Researchers at Rensselaer Polytechnic Institute have discovered that large clusters Pseudomonas aeruginosa send out anti-respiration signals to members of the cluster to induce suicide.  The dead bacteria then become part of the bacteria’s notoriously tricky antibiotic defense system – its biofilm.  While industrial researchers have found that bacterial biofilms have potential as coatings for boats (to decrease fiction moving through the water),  the biofilms cause infections to better resist treatment and increase the odds of patient relapse.   This bacteria often hits patients hospitalized for an extended time hardest (called nosocomial infection) and also causes infection in particularly moist environments lung and urinary tracts.   By understanding the cell suicide mechanism and the chemical responsible for causing it and the resulting biofilm, the hope is that new treatments can be developed to better fight the infection.  How might biofilms be actually helpful (where are slick, robust surfaces important)?

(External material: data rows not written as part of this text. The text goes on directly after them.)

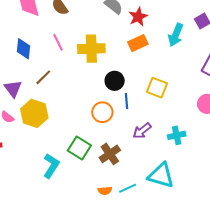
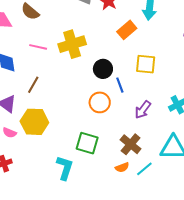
pink line: (58, 42) -> (38, 47), turned -36
orange rectangle: (138, 43) -> (127, 30), moved
brown cross: (110, 154) -> (131, 144), moved
orange semicircle: (105, 191) -> (122, 167), moved

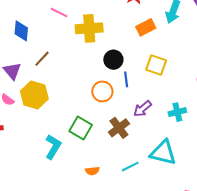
pink line: (38, 47) -> (59, 12), moved
brown cross: (131, 144) -> (119, 128), moved
orange semicircle: (122, 167) -> (92, 171), moved

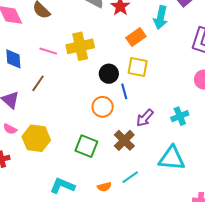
pink line: (59, 12) -> (48, 51), moved
yellow square: (156, 65) -> (138, 67), moved
yellow hexagon: (34, 95) -> (36, 138), moved
cyan L-shape: (53, 147) -> (62, 186), moved, turned -90
cyan line: (130, 167) -> (130, 177), moved

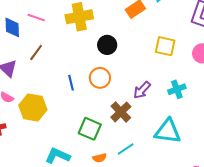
pink line: (48, 51) -> (36, 18), moved
yellow square: (138, 67) -> (165, 46), moved
blue line: (124, 91) -> (71, 83), moved
green square: (86, 146) -> (90, 129), moved

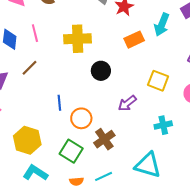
pink line: (36, 18) -> (35, 33), turned 48
orange circle: (100, 78) -> (81, 118), moved
purple arrow: (142, 90) -> (127, 103), moved
yellow hexagon: (33, 108) -> (27, 140), moved

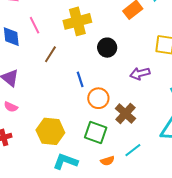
brown line: (30, 68) -> (50, 54), moved
blue line: (59, 103) -> (80, 79), moved
purple arrow: (127, 103) -> (140, 73), turned 36

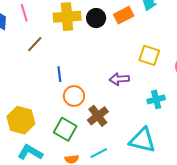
black circle: (107, 48) -> (96, 18), moved

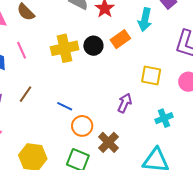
brown line: (35, 44) -> (25, 94), moved
blue line: (59, 74) -> (65, 106), turned -49
purple arrow: (119, 79) -> (125, 103), turned 126

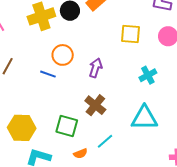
purple arrow: (125, 103) -> (96, 68), moved
orange circle: (82, 126) -> (63, 55), moved

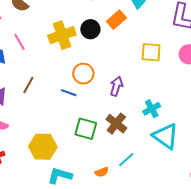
cyan cross: (148, 75) -> (152, 109), moved
cyan triangle: (144, 118) -> (165, 136), turned 36
green square: (67, 126) -> (86, 129), moved

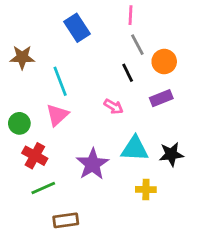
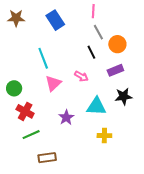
brown star: (22, 57) -> (16, 18), moved
pink triangle: (57, 115) -> (53, 83), moved
black star: (171, 154) -> (123, 96), moved
purple star: (92, 164) -> (66, 117), size x0.7

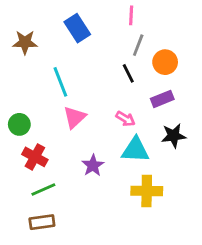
brown star: (16, 18) -> (25, 42), moved
gray line: (98, 32) -> (138, 45), turned 49
pink arrow: (81, 76) -> (125, 119), moved
yellow cross: (104, 136) -> (147, 191), size x1.5
brown rectangle: (47, 158) -> (42, 222), moved

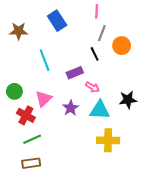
purple rectangle: (162, 99) -> (75, 73), moved
pink triangle: (75, 117) -> (44, 99), moved
purple star: (93, 165) -> (71, 108), moved

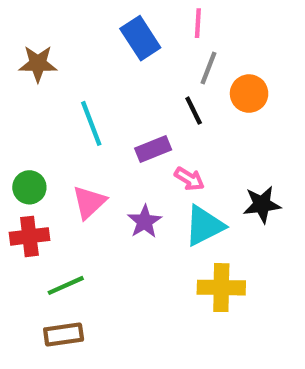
blue rectangle: (57, 21) -> (140, 38), moved
cyan triangle: (100, 110) -> (204, 226), turned -30
red cross: (26, 115) -> (29, 236), moved, turned -36

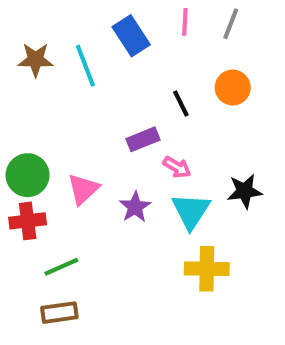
gray line: (209, 68) -> (231, 24), moved
cyan line: (91, 123) -> (85, 66), moved
green circle: (29, 187) -> (28, 175), size x1.4
cyan triangle: (204, 226) -> (191, 211), turned -30

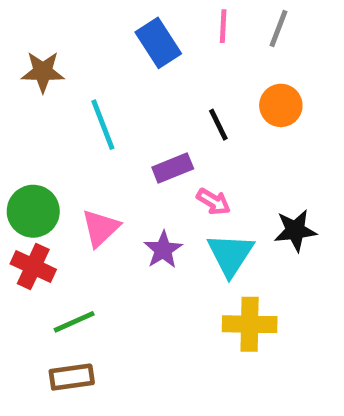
cyan line: (85, 66) -> (103, 125), moved
red cross: (28, 221) -> (33, 267), turned 32

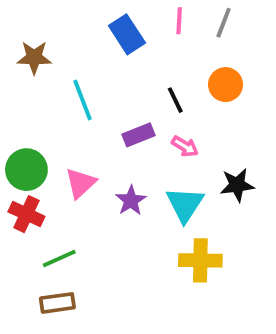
pink arrow: (214, 202) -> (185, 146), moved

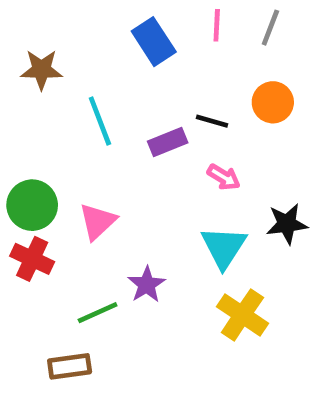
black line: (175, 100) -> (212, 121), turned -48
purple rectangle: (139, 135) -> (168, 142), moved
purple star: (131, 201) -> (147, 285), moved
green line: (59, 258) -> (98, 313), moved
yellow cross: (200, 260) -> (242, 315), turned 33

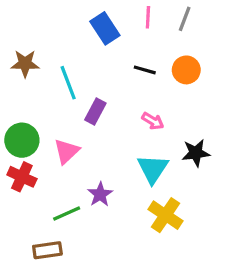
brown star: (41, 70) -> (25, 64), moved
black line: (212, 121) -> (145, 70), moved
purple rectangle: (168, 142) -> (95, 111), moved, turned -40

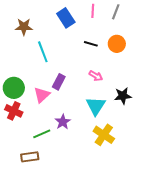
brown star: (25, 64) -> (24, 27), moved
purple rectangle: (95, 111) -> (59, 82), moved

Why Should I Write Outside Class?

Georgetown Univ. computer science professor Cal Newport has written numerous books on how to excel academically – from becoming a straight A student with less effort (he did, at the competitive Ivy League school, Dartmouth), to creating your own successful career (he does, by teaching at Georgetown). One of Prof. Newport’s recommendations bears repeating: “Write outside class”. No matter what your area of study or employment after graduation, you will be well served by being able to write clearly and quickly. Newport suggests spending time writing outside class and this bears repeating and amplification. Whether it be career-focused writing (regular resume revisions, cover letters), blogging about a topic of interest, keeping a journal, or actually writing freelance articles, you will benefit. Writing is difficult, can take years to develop proficiency and is undervalued in school relative to its importance in the workforce. Students may be able to learn how to use a computer in a few weeks, but learning to write well is to develop a craft that cannot occur in weeks or months. What is holding you back in your writing?